──────── Extracted information

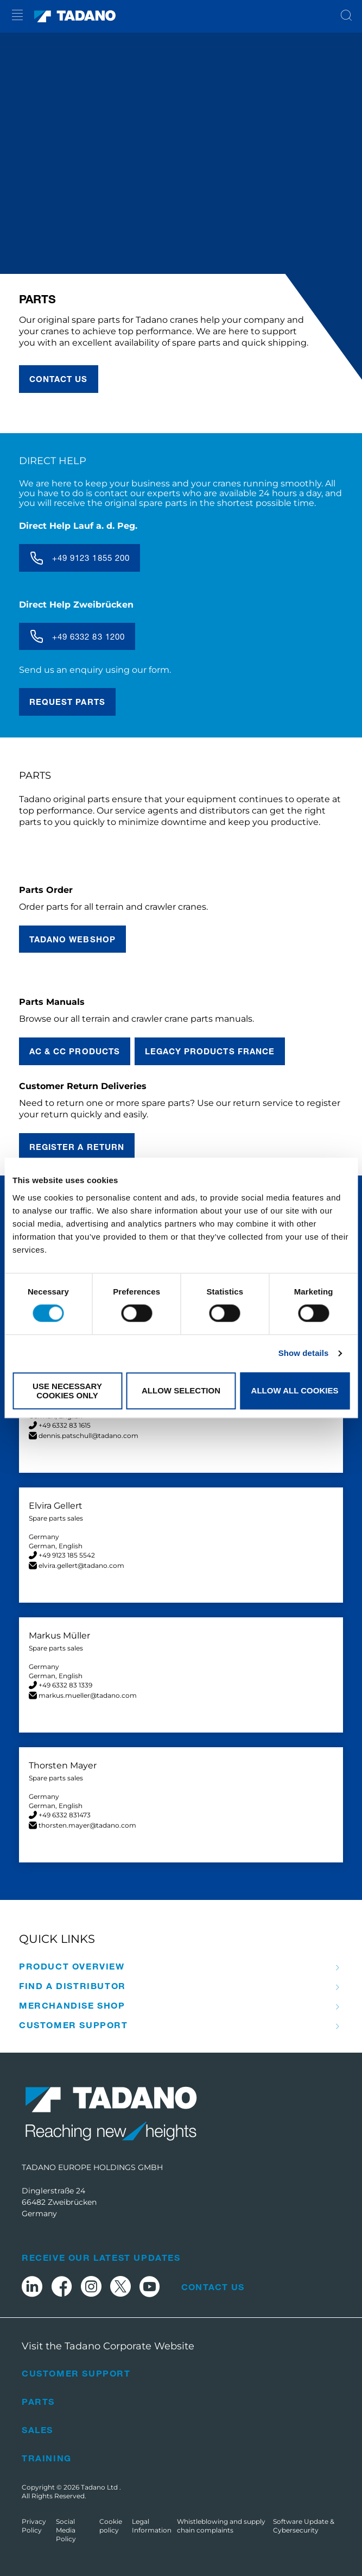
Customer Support (73, 2025)
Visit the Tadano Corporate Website (108, 2346)
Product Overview (72, 1966)
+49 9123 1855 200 (91, 557)
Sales (37, 2429)
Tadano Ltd (100, 2487)
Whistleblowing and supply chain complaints (221, 2525)
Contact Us (212, 2287)
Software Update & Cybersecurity (303, 2525)
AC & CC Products (74, 1051)
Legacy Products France (210, 1051)
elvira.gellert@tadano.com (81, 1565)
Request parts (67, 701)
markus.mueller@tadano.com (88, 1695)
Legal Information (152, 2525)
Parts (38, 2401)
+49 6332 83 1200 (88, 636)
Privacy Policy (34, 2525)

────────────────

* _What the task asks_:
The answer must be the line containing "AC & CC Products (74, 1051)" and every line after it to the end of the data, each set down exactly.

* _Exercise response_:
AC & CC Products (74, 1051)
Legacy Products France (210, 1051)
elvira.gellert@tadano.com (81, 1565)
Request parts (67, 701)
markus.mueller@tadano.com (88, 1695)
Legal Information (152, 2525)
Parts (38, 2401)
+49 6332 83 1200 (88, 636)
Privacy Policy (34, 2525)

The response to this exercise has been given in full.